Rex built a hunting rifle by improving a weapon rifle.  In 1917 and 18 manufacturers in this country built Enfield rifles chambered in the American service cartridge, the 30/06. They had been making Enfields chambered in 303 for the British earlier in the war, because we liked those guys. In World War I these rifles were sent across the Atlantic to help the Brits who were fighting the Germans, et al. When we sent homemade Americans across the Atlantic to help the Brits who were fighting the Germans, et al, we sent along rifles chambered in 30/06. We wanted to send Sringfield rifles chambered in 30/06 because this was an American rifle, albeit one “derived” from the German Mauser. (Some would say stolen from the German Mauser) But we couldn’t make enough of those, so we made some 2 million 30/06 Enfields, an English rifle “derived” from the German Mauser, and sent them along as well.

The German Mauser was not the original rock somebody sharpened, but it was a good one and folks still build rifles “derived” from it. 

Attached to each of these rifles was a piece of wood that was designed to make these tools better weapons. They weren’t very pretty, but they sufficed.
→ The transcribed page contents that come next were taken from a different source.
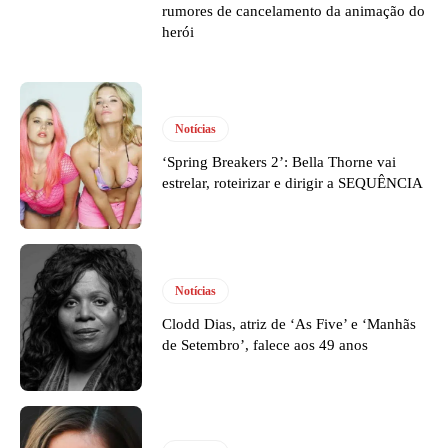
rumores de cancelamento da animação do
herói
Notícias
‘Spring Breakers 2’: Bella Thorne vai
estrelar, roteirizar e dirigir a SEQUÊNCIA
Notícias
Clodd Dias, atriz de ‘As Five’ e ‘Manhãs
de Setembro’, falece aos 49 anos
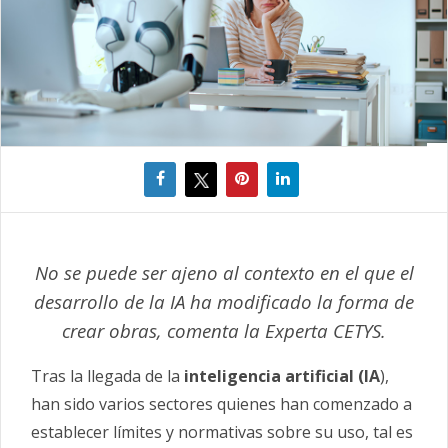
No se puede ser ajeno al contexto en el que el
desarrollo de la IA ha modificado la forma de
crear obras, comenta la Experta CETYS.
Tras la llegada de la
inteligencia artificial (IA
),
han sido varios sectores quienes han comenzado a
establecer límites y normativas sobre su uso, tal es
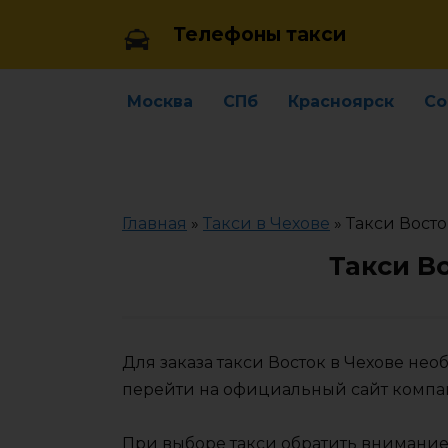
Skip
Телефоны такси
to
content
Москва
СПб
Красноярск
Со
Главная
»
Такси в Чехове
»
Такси Восто
Такси В
Для заказа такси Восток в Чехове не
перейти на официальный сайт компа
При выборе такси обратить внимание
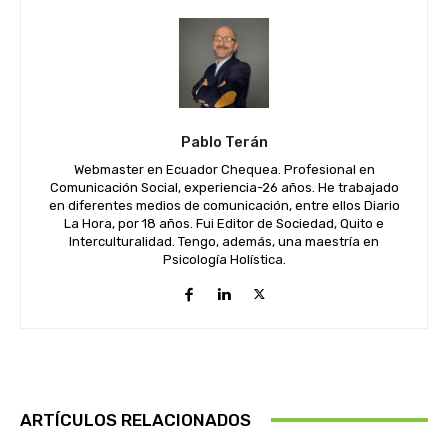
Pablo Terán
Webmaster en Ecuador Chequea. Profesional en
Comunicación Social, experiencia-26 años. He trabajado
en diferentes medios de comunicación, entre ellos Diario
La Hora, por 18 años. Fui Editor de Sociedad, Quito e
Interculturalidad. Tengo, además, una maestría en
Psicología Holística.
ARTÍCULOS RELACIONADOS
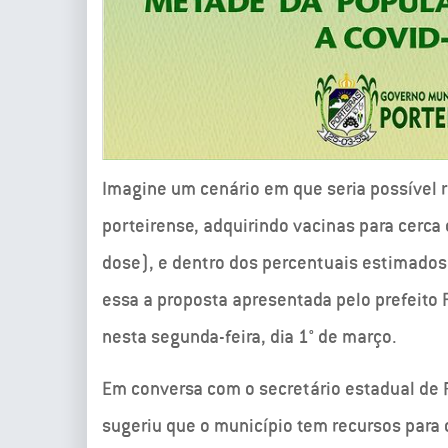
Imagine um cenário em que seria possível
porteirense, adquirindo vacinas para cerca 
dose), e dentro dos percentuais estimados
essa a proposta apresentada pelo prefeito 
nesta segunda-feira, dia 1° de março.
Em conversa com o secretário estadual de R
sugeriu que o município tem recursos para 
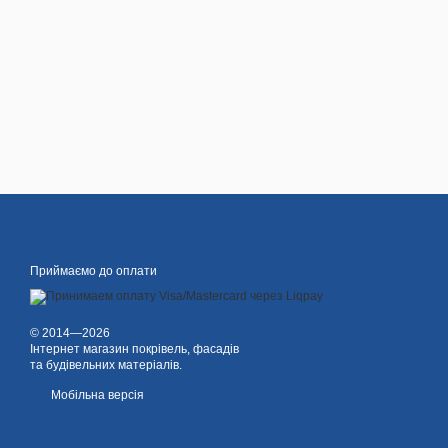
Приймаємо до оплати
© 2014—2026
Інтернет магазин покрівель, фасадів
та будівельних матеріалів.
Мобільна версія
When the next big war ended, a bunch of those Enfield rifles were still in government storage, and since the government wasn’t yet obsessed with taking guns away from its citizens, people could obtain these old weapon tools, and if they wanted, they could turn them into hunting tools. Cut a piece or two off the weapon, bend another, refresh the bluing, mount a telescopic scope, and pretty soon they had converted a weapon tool into a hunting tool. A family resemblance remained, but now it served its new job better than the old mass produced one. 
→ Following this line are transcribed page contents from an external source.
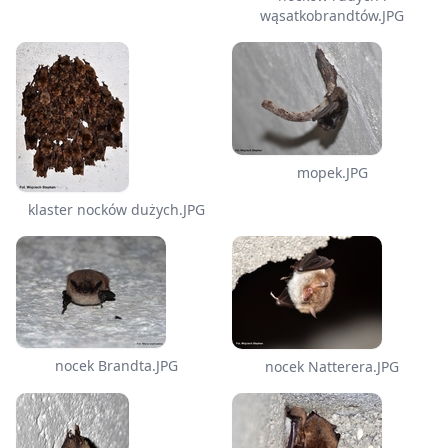
wąsatkobrandtów.JPG
mopek.JPG
klaster nocków dużych.JPG
nocek Brandta.JPG
nocek Natterera.JPG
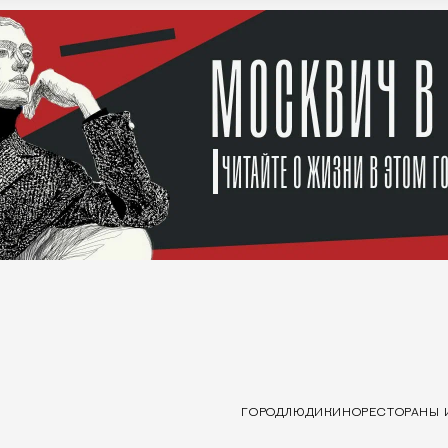
ГОРОД
ЛЮДИ
КИНО
РЕСТОРАНЫ 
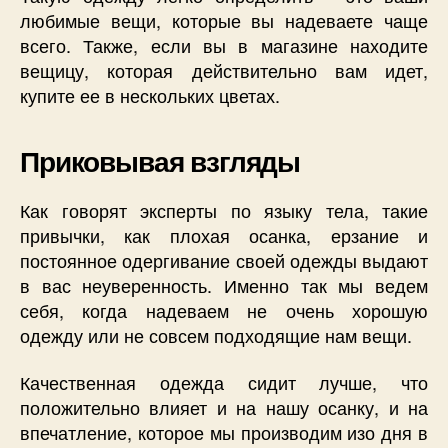
любимые вещи, которые вы надеваете чаще
всего. Также, если вы в магазине находите
вещицу, которая действительно вам идет,
купите ее в нескольких цветах.
Приковывая взгляды
Как говорят эксперты по языку тела, такие
привычки, как плохая осанка, ерзание и
постоянное одергивание своей одежды выдают
в вас неуверенность. Именно так мы ведем
себя, когда надеваем не очень хорошую
одежду или не совсем подходящие нам вещи.
Качественная одежда сидит лучше, что
положительно влияет и на нашу осанку, и на
впечатление, которое мы производим изо дня в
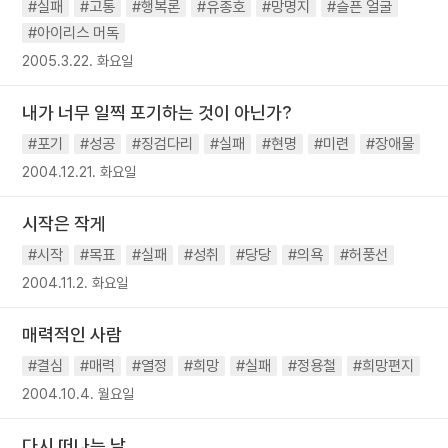
#실패
#고통
#행복론
#유종호
#망명지
#슬픈 얼굴
#아이리스 머독
2005.3.22. 화요일
내가 너무 일찍 포기하는 것이 아닌가?
#포기
#성공
#징검다리
#실패
#현명
#미련
#장애물
2004.12.21. 화요일
시작은 작게
#시작
#목표
#실패
#성취
#당당
#의욕
#허풍선
2004.11.2. 화요일
매력적인 사람
#결심
#매력
#열정
#희망
#실패
#정용철
#희망편지
2004.10.4. 월요일
다시 떠나는 날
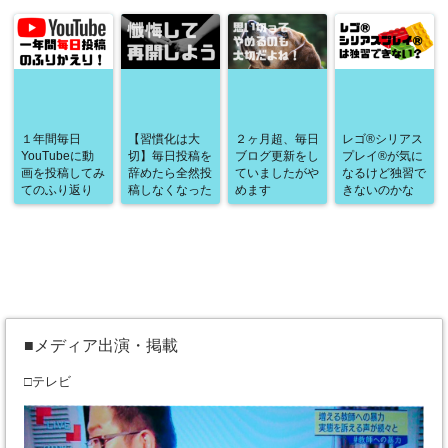
１年間毎日
【習慣化は大
２ヶ月超、毎日
レゴ®シリアス
YouTubeに動
切】毎日投稿を
ブログ更新をし
プレイ®が気に
画を投稿してみ
辞めたら全然投
ていましたがや
なるけど独習で
てのふり返り
稿しなくなった
めます
きないのかな
■メディア出演・掲載
□テレビ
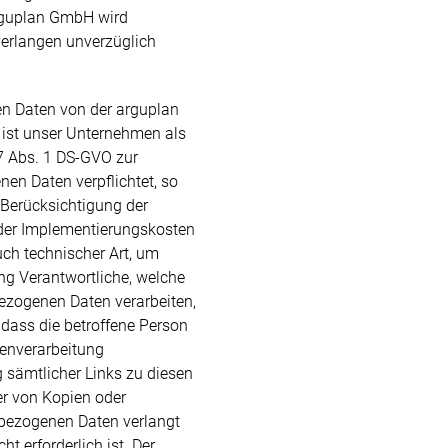
arguplan GmbH wird
erlangen unverzüglich
n Daten von der arguplan
ist unser Unternehmen als
7 Abs. 1 DS-GVO zur
en Daten verpflichtet, so
 Berücksichtigung der
der Implementierungskosten
h technischer Art, um
ng Verantwortliche, welche
bezogenen Daten verarbeiten,
 dass die betroffene Person
tenverarbeitung
 sämtlicher Links zu diesen
r von Kopien oder
nbezogenen Daten verlangt
ht erforderlich ist. Der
The biggest difference between the weapon tool, and the hunting tool the people created, was that piece of wood attached. Where the weapon tool had utility, the attached wood was not pretty.  But the people building the hunting tools specialized in attaching the prettiest wood they could find. 

Rex was very active in drum and bugle competitions after WWII. A friend on a competing corps gave Rex an Enfield rifle the team no longer needed. So in the very early 1950’s probably 1 or 2, Rex took a 30 year old weapon tool and turned it into a beautiful hunting tool. And much of that beauty came from the block of wood he carved and shaped and sanded and finished, which converted a mass produced weapon into a one of a kind hunting rifle. And Rex turned it into a piece of art.
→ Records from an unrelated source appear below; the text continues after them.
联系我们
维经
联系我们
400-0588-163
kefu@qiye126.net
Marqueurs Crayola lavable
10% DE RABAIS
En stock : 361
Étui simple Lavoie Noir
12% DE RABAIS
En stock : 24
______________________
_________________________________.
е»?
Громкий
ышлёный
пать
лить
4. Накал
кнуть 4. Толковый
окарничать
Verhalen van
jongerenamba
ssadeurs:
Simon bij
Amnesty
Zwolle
Now, the story doesn’t end here. For when Rex had completed converting his rifle, save for that coating of finish that would highlight and protect the wood, he carried it into the hunting field. And as luck would have it, in the dark woods of Vermont, at a time when deer were far harder to find than now, the largest most antler endowed buck Rex ever saw wandered in front of him. But as luck also had it, the wood of the rifle had gotten wet the day before, and when it swelled and warped, it compromised the action, and when Rex pulled the trigger on that buck, the rifle wouldn’t fire. 

Other rifles came along in subsequent years, most lighter and easier to carry in the woods, and they put deer into the freezer for Rex. But to this day, 60 years later, the sporterized Enfield he built has not fulfilled its destiny.  It’s still as pretty, and Rex is very proud of his work, but this rifle has not yet helped to fill a freezer. And as Rex recuperates from some medical problems at the tender age of 96, I don’t believe he figures it ever will.   

But wait…

In two weeks we will drive to South Dakota, and we will bring back a bison for the freezer. I won’t insult this beast by calling this endeavor a buffalo hunt, for I certainly know where the bison will be, and the usual exertion associated with a hunt ain’t gonna happen here. But a rifle will be used to take this bison, and it’s gonna be Rex’s hand built Enfield rifle, which is now a treasured family heirloom. I don’t know if you can make a rifle happy. But I think I know how to do that trick for Rex. He deserves to know that the tool he made so many years ago finally had the chance to do its job.